Henri était le neveu d'Antoine, fils de son frère aîné, (° 14.10.1891 au Perreux + 29.2.1988 à Cenac-et-Saint- Julien ( Dordogne)

Sur le site du ministère de la culture / base Palissy, on trouve la notice suivante :
                        Henri LAPPARRA, fabricant orfèvre, 
                        à partir du 27 décembre 1923
                        poinçon : un rat, initiales H.L.
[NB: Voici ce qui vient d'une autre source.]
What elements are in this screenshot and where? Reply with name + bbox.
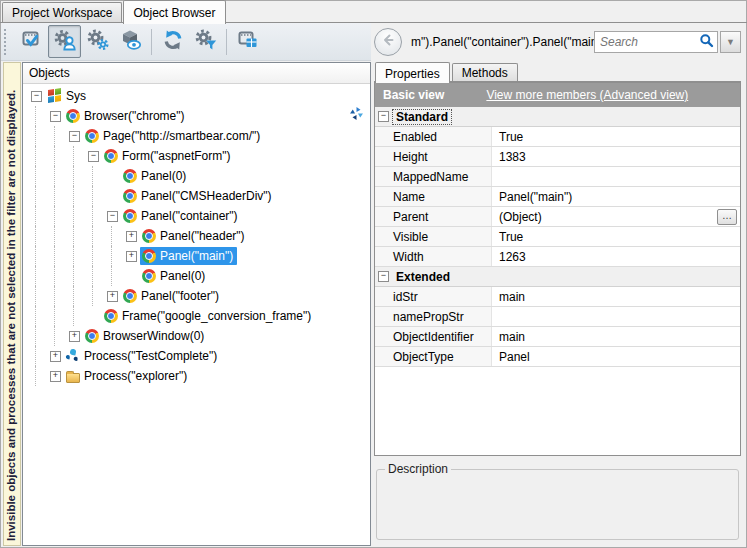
chevron-down-icon: ▼ (726, 37, 735, 47)
property-group-header[interactable]: −Extended (375, 267, 740, 287)
property-value[interactable]: (Object) (491, 207, 740, 226)
property-value[interactable]: main (491, 287, 740, 306)
search-options-dropdown[interactable]: ▼ (720, 31, 741, 53)
chrome-icon (104, 309, 118, 323)
tree-item[interactable]: −Page("http://smartbear.com/") (23, 126, 370, 146)
tab-methods[interactable]: Methods (452, 63, 518, 82)
property-value[interactable]: True (491, 227, 740, 246)
property-row[interactable]: Width1263 (375, 247, 740, 267)
property-row[interactable]: ObjectTypePanel (375, 347, 740, 367)
property-row[interactable]: MappedName (375, 167, 740, 187)
filter-note: Invisible objects and processes that are… (3, 62, 21, 546)
property-name: namePropStr (375, 307, 491, 326)
tab-properties[interactable]: Properties (375, 62, 450, 83)
property-name: Parent (375, 207, 491, 226)
tree-item[interactable]: +BrowserWindow(0) (23, 326, 370, 346)
property-row[interactable]: VisibleTrue (375, 227, 740, 247)
property-row[interactable]: namePropStr (375, 307, 740, 327)
expand-icon[interactable]: + (126, 251, 137, 262)
property-name: Width (375, 247, 491, 266)
tree-guide (99, 226, 118, 246)
toolbar-separator (151, 29, 152, 55)
tree-item[interactable]: Panel(0) (23, 166, 370, 186)
tree-guide (42, 186, 61, 206)
tree-item[interactable]: −Panel("container") (23, 206, 370, 226)
expand-icon[interactable]: + (69, 331, 80, 342)
tab-project-workspace[interactable]: Project Workspace (2, 2, 122, 23)
property-row[interactable]: Parent(Object)… (375, 207, 740, 227)
tree-guide (42, 166, 61, 186)
property-value[interactable] (491, 307, 740, 326)
property-row[interactable]: Height1383 (375, 147, 740, 167)
tree-item[interactable]: +Panel("footer") (23, 286, 370, 306)
back-button[interactable] (374, 28, 402, 56)
gear-user-button[interactable] (48, 25, 81, 58)
cube-eye-button[interactable] (114, 25, 147, 58)
tree-item[interactable]: +Panel("header") (23, 226, 370, 246)
property-value[interactable]: main (491, 327, 740, 346)
tree-item[interactable]: +Process("TestComplete") (23, 346, 370, 366)
tab-object-browser[interactable]: Object Browser (123, 0, 225, 24)
refresh-button[interactable] (156, 25, 189, 58)
collapse-icon[interactable]: − (50, 111, 61, 122)
window-panel-button[interactable] (231, 25, 264, 58)
expand-icon[interactable]: + (50, 351, 61, 362)
property-value[interactable]: Panel (491, 347, 740, 366)
property-value[interactable]: 1263 (491, 247, 740, 266)
tree-item[interactable]: −Sys (23, 86, 370, 106)
tree-item[interactable]: −Browser("chrome") (23, 106, 370, 126)
collapse-icon[interactable]: − (107, 211, 118, 222)
tree-item[interactable]: +Panel("main") (23, 246, 370, 266)
property-value[interactable]: True (491, 127, 740, 146)
tree-item[interactable]: −Form("aspnetForm") (23, 146, 370, 166)
tree-item[interactable]: Panel("CMSHeaderDiv") (23, 186, 370, 206)
chrome-icon (85, 129, 99, 143)
tree-item-label: Process("explorer") (84, 369, 187, 383)
tree-item[interactable]: +Process("explorer") (23, 366, 370, 386)
gears-button[interactable] (81, 25, 114, 58)
collapse-icon[interactable]: − (88, 151, 99, 162)
tree-guide (80, 166, 99, 186)
property-row[interactable]: idStrmain (375, 287, 740, 307)
search-box (594, 31, 718, 53)
collapse-icon[interactable]: − (378, 271, 389, 282)
tree-item-label: Panel("CMSHeaderDiv") (141, 189, 272, 203)
property-group-label: Standard (393, 110, 451, 124)
tree-guide (23, 346, 42, 366)
tree-item-label: Panel("container") (141, 209, 238, 223)
expand-icon[interactable]: + (126, 231, 137, 242)
search-input[interactable] (595, 35, 699, 49)
tree-item-label: Panel(0) (160, 269, 205, 283)
advanced-view-link[interactable]: View more members (Advanced view) (486, 88, 688, 102)
gear-filter-icon (194, 28, 218, 55)
view-mode-bar: Basic view View more members (Advanced v… (375, 83, 740, 107)
tree-item[interactable]: Panel(0) (23, 266, 370, 286)
property-value[interactable] (491, 167, 740, 186)
search-icon[interactable] (699, 33, 714, 51)
property-row[interactable]: EnabledTrue (375, 127, 740, 147)
property-group-header[interactable]: −Standard (375, 107, 740, 127)
testcomplete-icon (66, 349, 80, 363)
property-value[interactable]: 1383 (491, 147, 740, 166)
property-value[interactable]: Panel("main") (491, 187, 740, 206)
gear-filter-button[interactable] (189, 25, 222, 58)
object-browser-toolbar (0, 23, 371, 61)
breadcrumb: m").Panel("container").Panel("main") (411, 35, 594, 49)
expand-icon[interactable]: + (50, 371, 61, 382)
toolbar-grip[interactable] (4, 29, 12, 55)
property-row[interactable]: NamePanel("main") (375, 187, 740, 207)
collapse-icon[interactable]: − (378, 111, 389, 122)
tree-item-label: Process("TestComplete") (84, 349, 217, 363)
ellipsis-button[interactable]: … (717, 209, 737, 225)
chrome-icon (142, 269, 156, 283)
property-row[interactable]: ObjectIdentifiermain (375, 327, 740, 347)
tree-item[interactable]: Frame("google_conversion_frame") (23, 306, 370, 326)
chrome-icon (104, 149, 118, 163)
property-group-label: Extended (393, 270, 453, 284)
windows-icon (47, 88, 62, 104)
expand-icon[interactable]: + (107, 291, 118, 302)
window-check-button[interactable] (15, 25, 48, 58)
tree-item-label: Sys (66, 89, 86, 103)
collapse-icon[interactable]: − (31, 91, 42, 102)
collapse-icon[interactable]: − (69, 131, 80, 142)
Voici 2 annonces datant de 1920 et 1934 trouvées dans les Bottin Didot par professions :

 

                                                                                                     

                                              

 

Cette vitrine de boutique LAPPARRA répertoriée dans la base Mémoire du Ministère de la Culture n'est pas celle de la boutique de la rue du Temple comme on aurait pu le penser. C'est une "boutique de présentation" (un stand) construite spécialement pour l'Exposition de la Décoration Contemporaine qui s'est tenue à Paris en 1931.
Il avait été demandé aux élèves des écoles Boulle et des Arts Décoratifs de proposer des projets sur le thème "la boutique de luxe". Parmi les réalisations retenues se trouve celle-ci, du décorateur Thery.
                                  
           
Ces objets d'orfèvrerie créés par Henri Lapparra sont dans ce même style Art Nouveau. Leurs formes sont en harmonie avec les meubles de l'époque ; on recherchait des surfaces nettes, sans excentricités.

 

                             

                                              

                                                

 

Les revues d'art publiées dans ces années-là regorgent de louanges sur les réalisations de Monsieur Lapparra : " Cet orfèvre se plait à accorder les lignes et à marier les différentes matières. On ne se borne pas, chez M. Lapparra à concevoir les modèles, l'exécution s'y accomplit aussi avec le même soin, le même souci de perfection, depuis le dessinateur jusqu'à l'ouvrier. L'artisan retrouve sa place auprès de l'artiste." - " On retrouve dans ses productions la recherche de proportions dans les surfaces, cette élégance harmonieuse des lignes, cette richesse décorative qui réside dans les seuls arrangements des droites et des courbes ..." 

 

La maison LAPPARRA a été reprise par les frères SOUCHE en 1960 ( 30.4.1960) sous le nom de
SOUCHE-LAPPARRA

Elle reprend le nom LAPPARRA en 1999 avec Olivier Gaube du Gers comme PDG.